Materials provided:
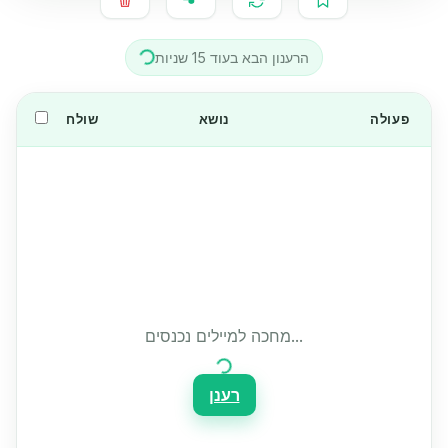
הרענון הבא בעוד
15
שניות
פעולה
נושא
שולח
מחכה למיילים נכנסים...
רענן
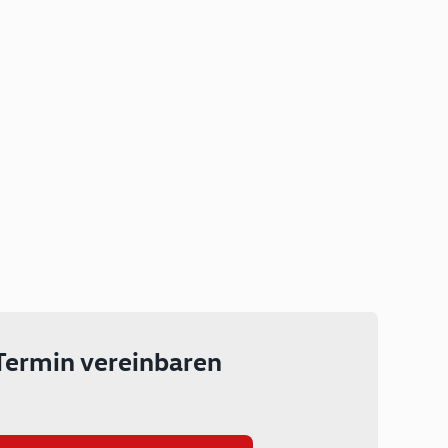
Plug-in Hybrid
Lokal emissionsfrei: Bis zu 143
km rein elektrisch unterwegs
Ab 199 € monatlich leasen
Termin vereinbaren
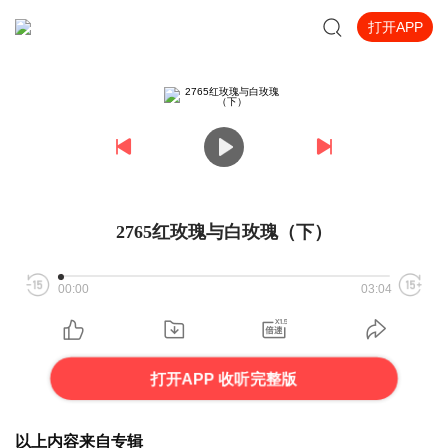
打开APP
2765红玫瑰与白玫瑰（下）
00:00
03:04
打开APP 收听完整版
以上内容来自专辑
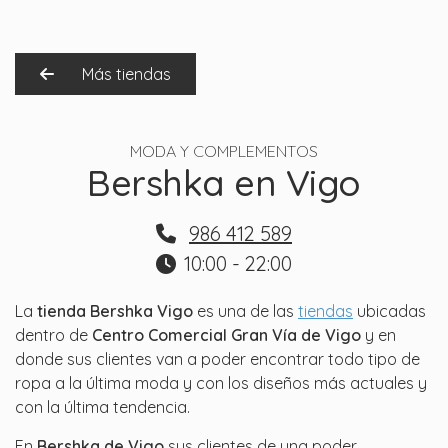
Más tiendas
MODA Y COMPLEMENTOS
Bershka en Vigo
986 412 589
10:00 - 22:00
La
tienda Bershka Vigo
es una de las
tiendas
ubicadas
dentro de
Centro Comercial Gran Vía de Vigo
y en
donde sus clientes van a poder encontrar todo tipo de
ropa a la última moda y con los diseños más actuales y
con la última tendencia.
En
Bershka de Vigo
sus clientes de una poder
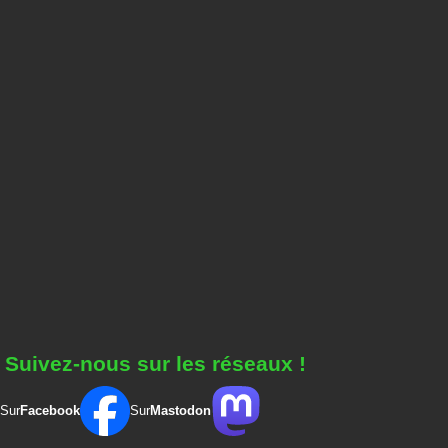
Suivez-nous sur les réseaux !
Sur
Facebook
Sur
Mastodon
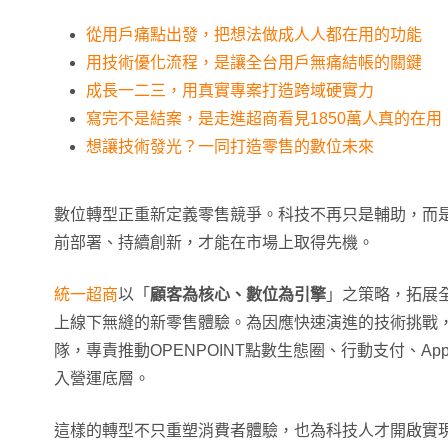
從用戶痛點出發，把想法做成人人都在用的功能
用技術優化流程，是讓全台用戶無痛結帳的關鍵
成長一二三，用真實專案打造跨域硬實力
寫完不是結案，是走進超商看見1850萬人真的在用
想讓技術發光？一同打造零售的數位未來
數位轉型正重新定義零售競爭。科技不再只是輔助，而
前部署、持續創新，才能在市場上取得先機。
統一超商
以「
顧客為核心、數位為引擎
」之策略，拓展
上線下無縫的新零售體驗。為因應快速演進的技術挑戰
隊，專責推動OPENPOINT點數生態圈、行動支付、A
入營運底層。
這樣的轉型不只重塑消費者體驗，也為科技人才開啟實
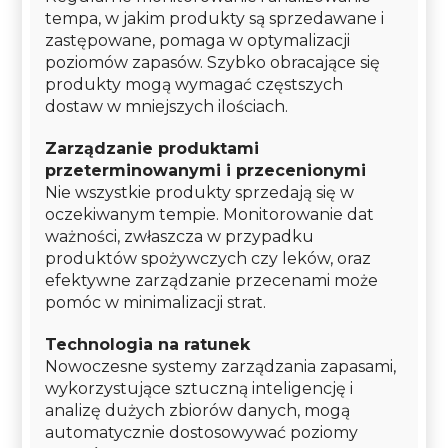
tempa, w jakim produkty są sprzedawane i
zastępowane, pomaga w optymalizacji
poziomów zapasów. Szybko obracające się
produkty mogą wymagać częstszych
dostaw w mniejszych ilościach.
Zarządzanie produktami
przeterminowanymi i przecenionymi
Nie wszystkie produkty sprzedają się w
oczekiwanym tempie. Monitorowanie dat
ważności, zwłaszcza w przypadku
produktów spożywczych czy leków, oraz
efektywne zarządzanie przecenami może
pomóc w minimalizacji strat.
Technologia na ratunek
Nowoczesne systemy zarządzania zapasami,
wykorzystujące sztuczną inteligencję i
analizę dużych zbiorów danych, mogą
automatycznie dostosowywać poziomy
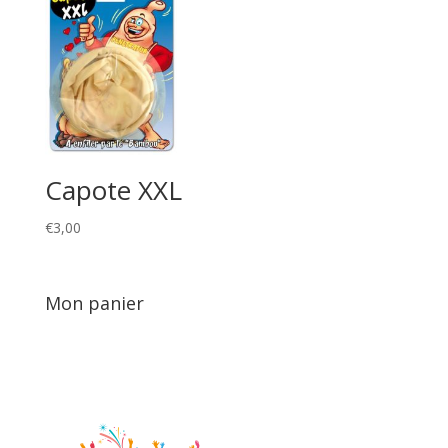
Capote XXL
€
3,00
Mon panier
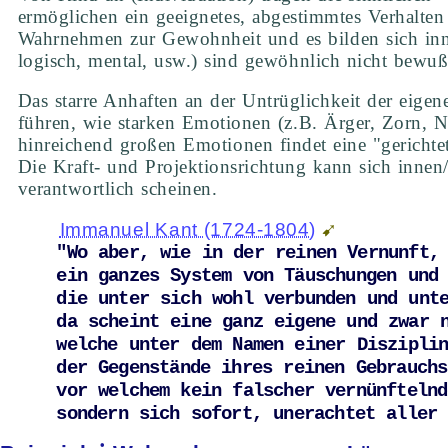
ermöglichen ein geeignetes, abgestimmtes Verhalte
Wahrnehmen zur Gewohnheit und es bilden sich inn
logisch, mental, usw.) sind gewöhnlich nicht bewu
Das starre Anhaften an der Untrüglichkeit der eig
führen, wie starken Emotionen (z.B. Ärger, Zorn, 
hinreichend großen Emotionen findet eine "gerichte
Die Kraft- und Projektionsrichtung kann sich innen/
verantwortlich scheinen.
Immanuel Kant (1724-1804)
"Wo aber, wie in der reinen Vernunft, 
ein ganzes System von Täuschungen und 
die unter sich wohl verbunden und unte
da scheint eine ganz eigene und zwar n
welche unter dem Namen einer Disziplin
der Gegenstände ihres reinen Gebrauchs
vor welchem kein falscher vernünftelnd
sondern sich sofort, unerachtet aller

Task directions: Write out exactly, and only, the lines from the line holding "oczekiwanym tempie. Monitorowanie dat" through the end of the data, inclusive, without any pictures.

Result of this exercise:
oczekiwanym tempie. Monitorowanie dat
ważności, zwłaszcza w przypadku
produktów spożywczych czy leków, oraz
efektywne zarządzanie przecenami może
pomóc w minimalizacji strat.
Technologia na ratunek
Nowoczesne systemy zarządzania zapasami,
wykorzystujące sztuczną inteligencję i
analizę dużych zbiorów danych, mogą
automatycznie dostosowywać poziomy
Capote XXL
€
3,00
Mon panier
ermöglichen ein geeignetes, abgestimmtes Verhalte
Wahrnehmen zur Gewohnheit und es bilden sich inn
logisch, mental, usw.) sind gewöhnlich nicht bewu
Das starre Anhaften an der Untrüglichkeit der eig
führen, wie starken Emotionen (z.B. Ärger, Zorn, 
hinreichend großen Emotionen findet eine "gerichte
Die Kraft- und Projektionsrichtung kann sich innen/
verantwortlich scheinen.
Immanuel Kant (1724-1804)
"Wo aber, wie in der reinen Vernunft, 
ein ganzes System von Täuschungen und 
die unter sich wohl verbunden und unte
da scheint eine ganz eigene und zwar n
welche unter dem Namen einer Disziplin
der Gegenstände ihres reinen Gebrauchs
vor welchem kein falscher vernünftelnd
sondern sich sofort, unerachtet aller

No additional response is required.